Intelligent Decision Support for Target Tracking Analysis and Characterization

Published in AIAA SciTech Forum, 2024

Recommended citation: H. M. Ray, N. Conlon, E. Kravitz, N. Ahmed, I. Thomas, D. A. Szafir, T. Wilson, and L. Montgomery. Intelligent Decision Support for Target Tracking Analysis and Characterization. AIAA 2024. AIAA SCITECH Forum. January 2024. https://arc.aiaa.org/doi/10.2514/6.2024-2582

Abstract: While automation has been increasingly used to process high volumes of satellite remote sensing data, deriving accurate and actionable information from these data streams still requires human analysts. Machine learning algorithms are critical for processing large datasets, whereas well trained operators are especially effective at synthesizing information from diverse sources and recognizing unique situations that may require different interpretations of the data.

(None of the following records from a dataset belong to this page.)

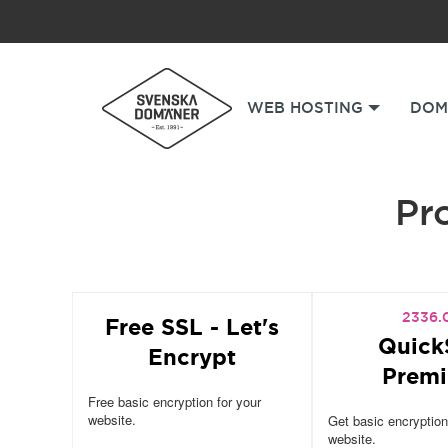
WEB HOSTING
DOM
Pro
2336.
Free SSL - Let's
Quick
Encrypt
Prem
Free basic encryption for your
website.
Get basic encryption
website.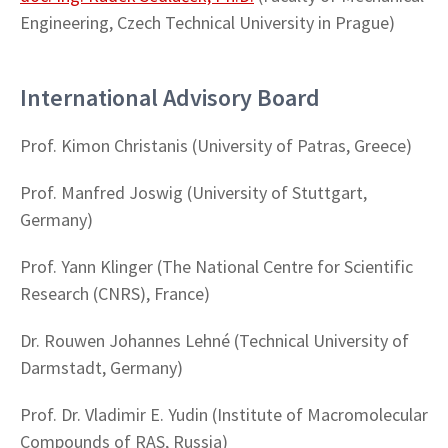
Engineering, Czech Technical University in Prague)
International Advisory Board
Prof. Kimon Christanis (University of Patras, Greece)
Prof. Manfred Joswig (University of Stuttgart,
Germany)
Prof. Yann Klinger (
The National Centre for Scientific
Research (CNRS), France)
Dr. Rouwen Johannes Lehné (Technical University of
Darmstadt, Germany)
Prof. Dr. Vladimir E. Yudin (Institute of Macromolecular
Compounds of RAS, Russia)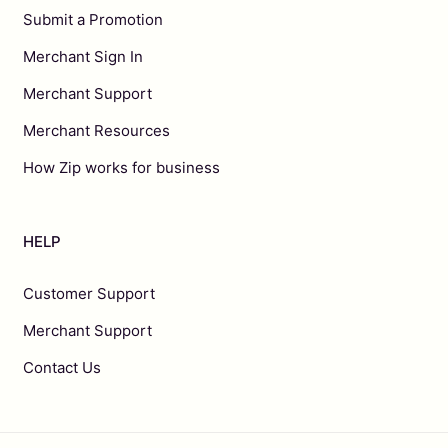
Submit a Promotion
Merchant Sign In
Merchant Support
Merchant Resources
How Zip works for business
HELP
Customer Support
Merchant Support
Contact Us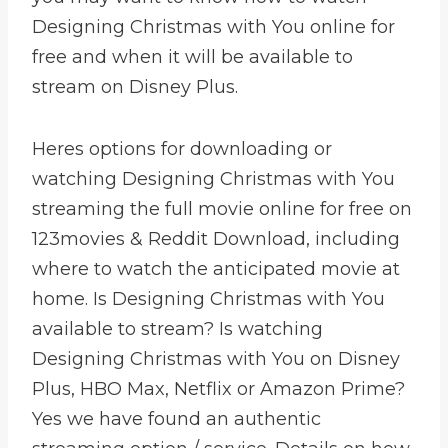
Designing Christmas with You online for
free and when it will be available to
stream on Disney Plus.
Heres options for downloading or
watching Designing Christmas with You
streaming the full movie online for free on
123movies & Reddit Download, including
where to watch the anticipated movie at
home. Is Designing Christmas with You
available to stream? Is watching
Designing Christmas with You on Disney
Plus, HBO Max, Netflix or Amazon Prime?
Yes we have found an authentic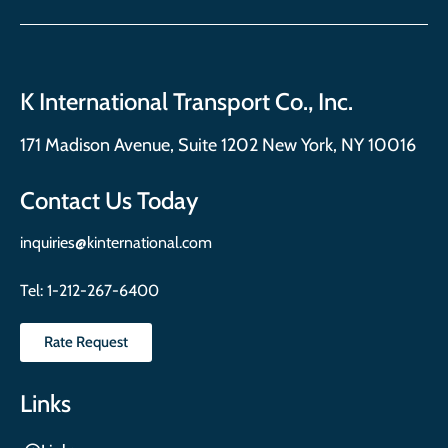
K International Transport Co., Inc.
171 Madison Avenue, Suite 1202 New York, NY 10016
Contact Us Today
inquiries@kinternational.com
Tel:
1-212-267-6400
Rate Request
Links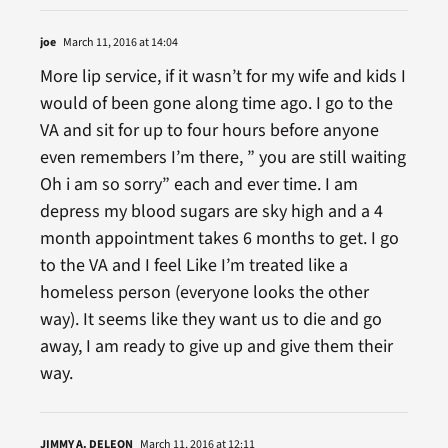
joe
March 11, 2016 at 14:04
More lip service, if it wasn’t for my wife and kids I
would of been gone along time ago. I go to the
VA and sit for up to four hours before anyone
even remembers I’m there, ” you are still waiting
Oh i am so sorry” each and ever time. I am
depress my blood sugars are sky high and a 4
month appointment takes 6 months to get. I go
to the VA and I feel Like I’m treated like a
homeless person (everyone looks the other
way). It seems like they want us to die and go
away, I am ready to give up and give them their
way.
JIMMY A. DELEON
March 11, 2016 at 12:11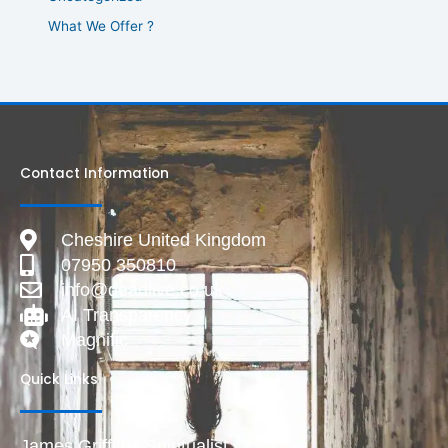
What We Offer ?
Contact Information
Cheshire United Kingdom
07950 350810
info@deadlive.co.uk
AI Transparency
Magnific
Quick Links
James Griffiths Spiritualist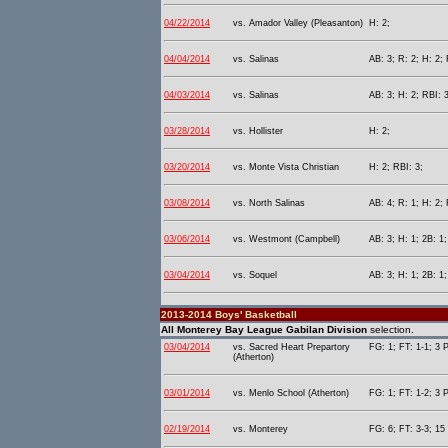
04/22/2014
vs. Amador Valley (Pleasanton)
H: 2;
04/04/2014
vs. Salinas
AB: 3; R: 2; H: 2; 
04/03/2014
vs. Salinas
AB: 3; H: 2; RBI: 
03/28/2014
vs. Hollister
H: 2;
03/20/2014
vs. Monte Vista Christian
H: 2; RBI: 3;
03/08/2014
vs. North Salinas
AB: 4; R: 1; H: 2; 
03/06/2014
vs. Westmont (Campbell)
AB: 3; H: 1; 2B: 1;
03/04/2014
vs. Soquel
AB: 3; H: 1; 2B: 1;
2013-2014 Boys' Basketball
All Monterey Bay League Gabilan Division
selection.
03/04/2014
vs. Sacred Heart Prepartory
FG: 1; FT: 1-1; 3 P
(Atherton)
03/01/2014
vs. Menlo School (Atherton)
FG: 1; FT: 1-2; 3 P
02/19/2014
vs. Monterey
FG: 6; FT: 3-3; 15 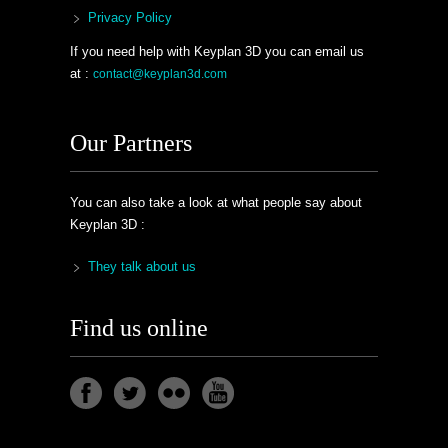
Privacy Policy
If you need help with Keyplan 3D you can email us
at :
contact@keyplan3d.com
Our Partners
You can also take a look at what people say about
Keyplan 3D :
They talk about us
Find us online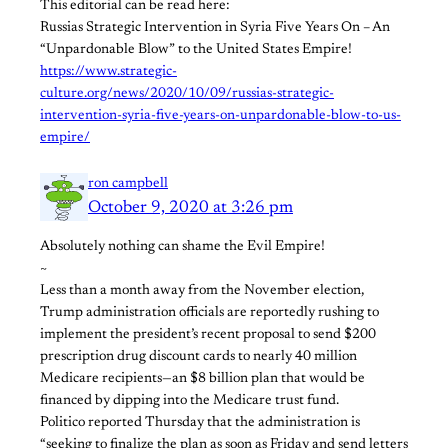
This editorial can be read here:
Russias Strategic Intervention in Syria Five Years On – An
“Unpardonable Blow” to the United States Empire!
https://www.strategic-
culture.org/news/2020/10/09/russias-strategic-
intervention-syria-five-years-on-unpardonable-blow-to-us-
empire/
ron campbell
October 9, 2020 at 3:26 pm
Absolutely nothing can shame the Evil Empire!
~
Less than a month away from the November election,
Trump administration officials are reportedly rushing to
implement the president’s recent proposal to send $200
prescription drug discount cards to nearly 40 million
Medicare recipients—an $8 billion plan that would be
financed by dipping into the Medicare trust fund.
Politico reported Thursday that the administration is
“seeking to finalize the plan as soon as Friday and send letters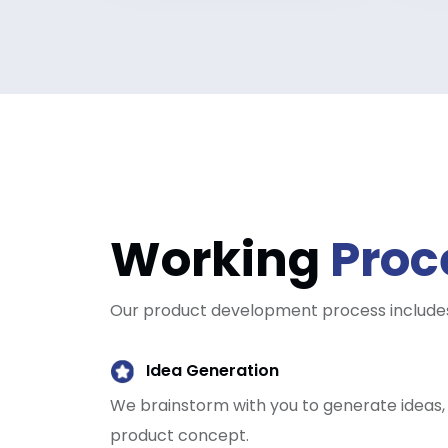
Working
Proc
Our product development process includes
Idea Generation
We brainstorm with you to generate ideas, a
product concept.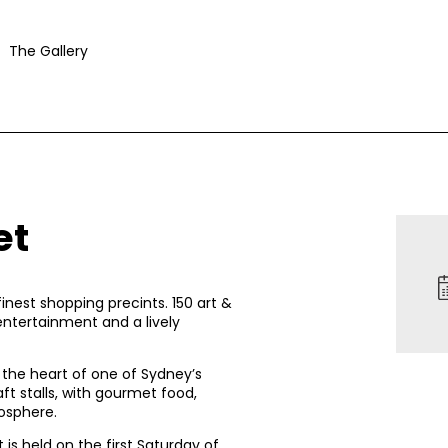
The Gallery
et
inest shopping precints. 150 art &
entertainment and a lively
n the heart of one of Sydney’s
aft stalls, with gourmet food,
osphere.
is held on the first Saturday of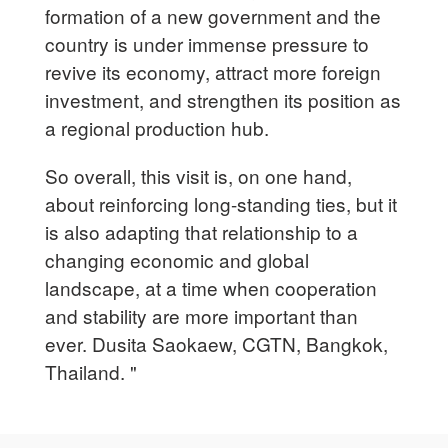
formation of a new government and the
country is under immense pressure to
revive its economy, attract more foreign
investment, and strengthen its position as
a regional production hub.
So overall, this visit is, on one hand,
about reinforcing long-standing ties, but it
is also adapting that relationship to a
changing economic and global
landscape, at a time when cooperation
and stability are more important than
ever. Dusita Saokaew, CGTN, Bangkok,
Thailand. "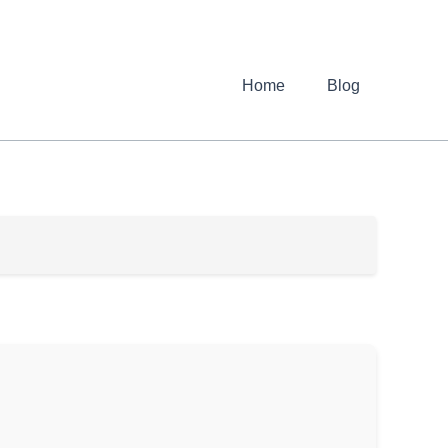
Home
Blog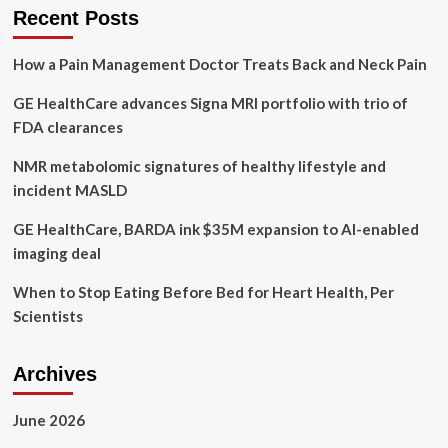
Tips
Recent Posts
to
Practice
How a Pain Management Doctor Treats Back and Neck Pain
Healthy
Eating
GE HealthCare advances Signa MRI portfolio with trio of
Habits
FDA clearances
NMR metabolomic signatures of healthy lifestyle and
incident MASLD
GE HealthCare, BARDA ink $35M expansion to AI-enabled
imaging deal
When to Stop Eating Before Bed for Heart Health, Per
Scientists
Archives
June 2026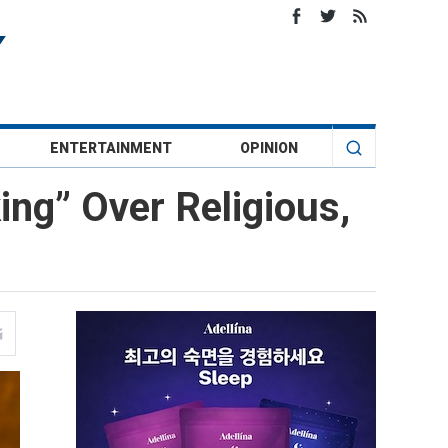
ENTERTAINMENT
OPINION
ng” Over Religious,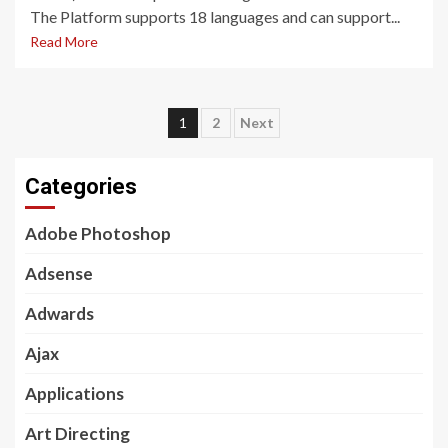
The Platform supports 18 languages and can support...
Read More
Posts
1
2
Next
pagination
Categories
Adobe Photoshop
Adsense
Adwards
Ajax
Applications
Art Directing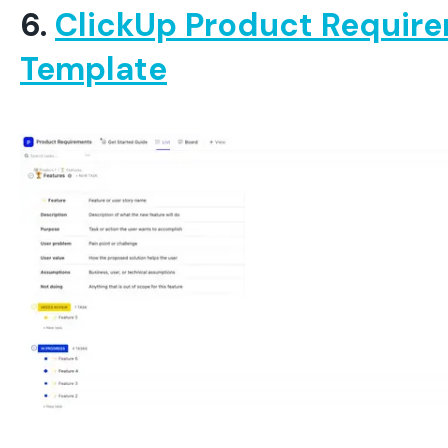
6.
ClickUp Product Requir
Template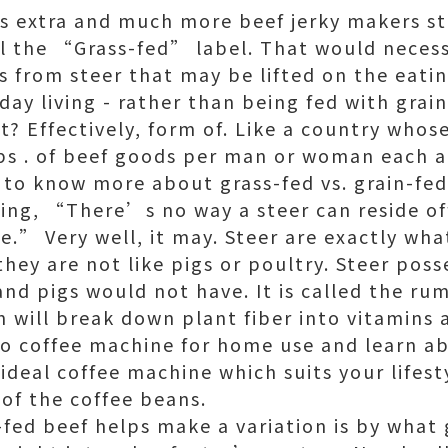
extra and much more beef jerky makers sta
l the “Grass-fed” label. That would neces
 from steer that may be lifted on the eatin
ryday living - rather than being fed with grain
ct? Effectively, form of. Like a country who
lbs . of beef goods per man or woman each a
d to know more about grass-fed vs. grain-fed
ing, “There’s no way a steer can reside off
tyle.” Very well, it may. Steer are exactly wh
hey are not like pigs or poultry. Steer poss
and pigs would not have. It is called the ru
 will break down plant fiber into vitamins 
to
coffee machine for home use
and learn ab
ideal coffee machine which suits your lifes
 of the coffee beans.
-fed beef helps make a variation is by what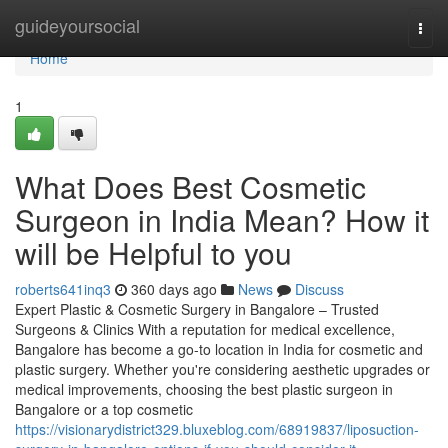
Home
guideyoursocial
Togg
navi
Home
1
What Does Best Cosmetic
Surgeon in India Mean? How it
will be Helpful to you
roberts641inq3
360 days ago
News
Discuss
Expert Plastic & Cosmetic Surgery in Bangalore – Trusted
Surgeons & Clinics With a reputation for medical excellence,
Bangalore has become a go-to location in India for cosmetic and
plastic surgery. Whether you're considering aesthetic upgrades or
medical improvements, choosing the best plastic surgeon in
Bangalore or a top cosmetic
https://visionarydistrict329.bluxeblog.com/68919837/liposuction-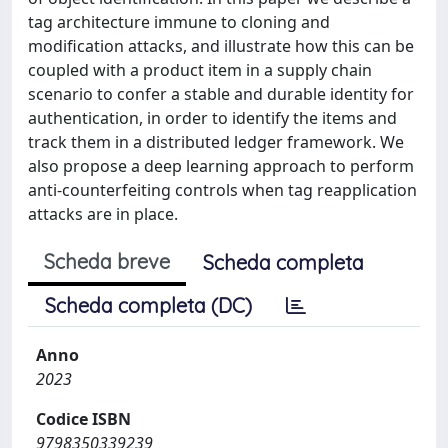
tag architecture immune to cloning and
modification attacks, and illustrate how this can be
coupled with a product item in a supply chain
scenario to confer a stable and durable identity for
authentication, in order to identify the items and
track them in a distributed ledger framework. We
also propose a deep learning approach to perform
anti-counterfeiting controls when tag reapplication
attacks are in place.
Scheda breve
Scheda completa
Scheda completa (DC)
Anno
2023
Codice ISBN
9798350339239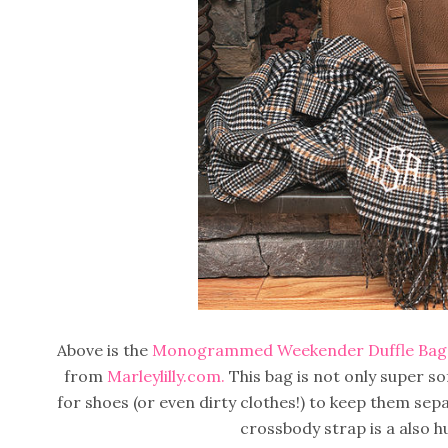
Above is the
Monogrammed Weekender Duffle Bag
from
Marleylilly.com.
This bag is not only super so
for shoes (or even dirty clothes!) to keep them se
crossbody strap is a also h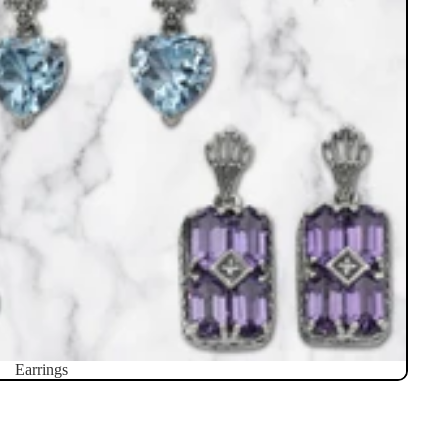
Earrings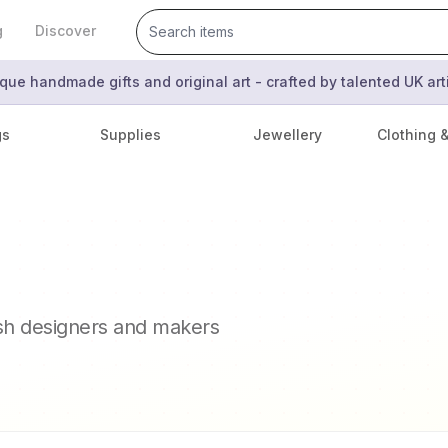
g
Discover
que handmade gifts and original art - crafted by talented UK ar
gs
Supplies
Jewellery
Clothing 
n
ish designers and makers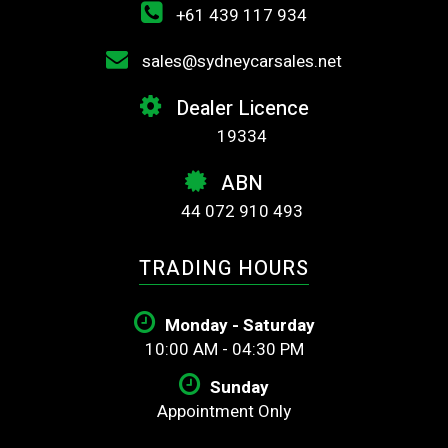
+61 439 117 934
sales@sydneycarsales.net
Dealer Licence
19334
ABN
44 072 910 493
TRADING HOURS
Monday - Saturday
10:00 AM - 04:30 PM
Sunday
Appointment Only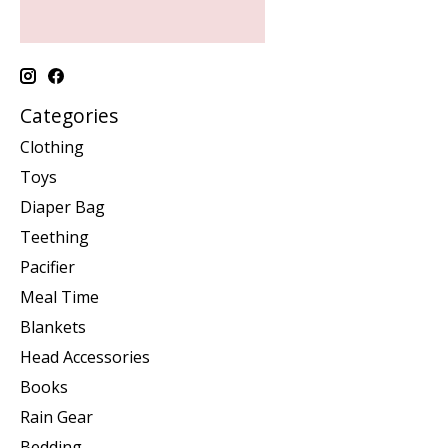
Categories
Clothing
Toys
Diaper Bag
Teething
Pacifier
Meal Time
Blankets
Head Accessories
Books
Rain Gear
Bedding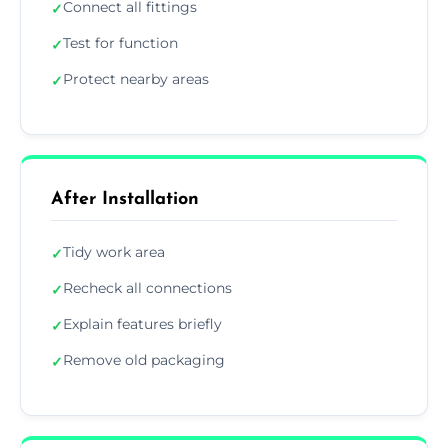
Connect all fittings
✓
Test for function
✓
Protect nearby areas
✓
After Installation
Tidy work area
✓
Recheck all connections
✓
Explain features briefly
✓
Remove old packaging
✓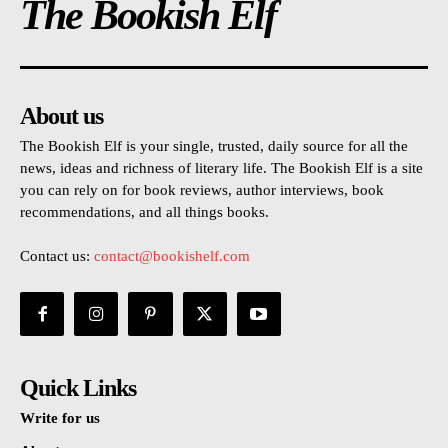
The Bookish Elf
About us
The Bookish Elf is your single, trusted, daily source for all the
news, ideas and richness of literary life. The Bookish Elf is a site
you can rely on for book reviews, author interviews, book
recommendations, and all things books.
Contact us:
contact@bookishelf.com
Quick Links
Write for us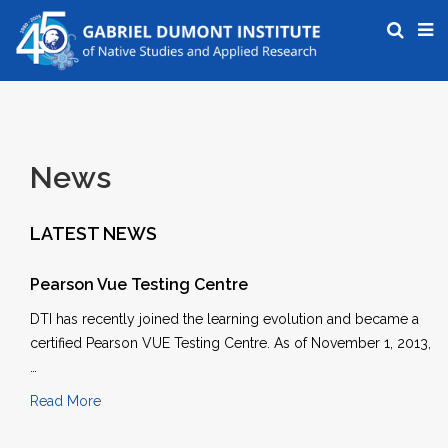
News
LATEST NEWS
Pearson Vue Testing Centre
DTI has recently joined the learning evolution and became a
certified Pearson VUE Testing Centre. As of November 1, 2013,
…
Read More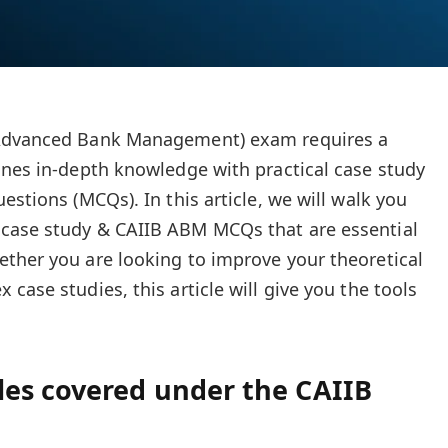
(Advanced Bank Management) exam requires a
ines in-depth knowledge with practical case study
estions (MCQs). In this article, we will walk you
case study & CAIIB ABM MCQs that are essential
ther you are looking to improve your theoretical
case studies, this article will give you the tools
es covered under the CAIIB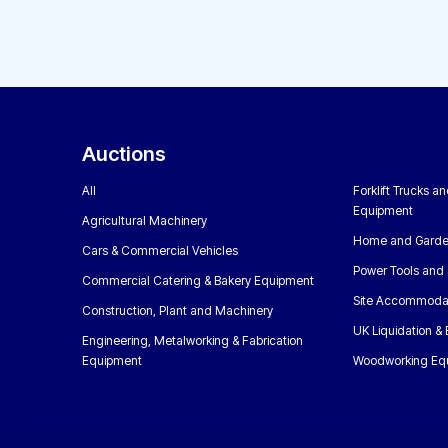
Auctions
All
Forklift Trucks a
Equipment
Agricultural Machinery
Home and Garde
Cars & Commercial Vehicles
Power Tools and 
Commercial Catering & Bakery Equipment
Site Accommoda
Construction, Plant and Machinery
UK Liquidation &
Engineering, Metalworking & Fabrication
Equipment
Woodworking Eq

Therefore, combining algorithmic strengths with improved operator awareness is critical for reliable and robust data analysis. This research contributes a suite of algorithms which support the visualization, analysis, and characterization of infrared satellite data. The key components of our Collaborative Analyst-Machine Perception system include a probabilistic classifier, a false data filter, a historical track comparison tool, and an online data recommendation system. These components are integrated into an interactive dashboard and trained on synthetic satellite information that emulates operational challenges. We evaluated our application with six United States Space Force satellite operators in a live scenario with simulated real-time data acquisition. Results indicate that our application is more usable than current operational systems and that the combined human-machine team is capable of more accurate data characterization then the machine system alone.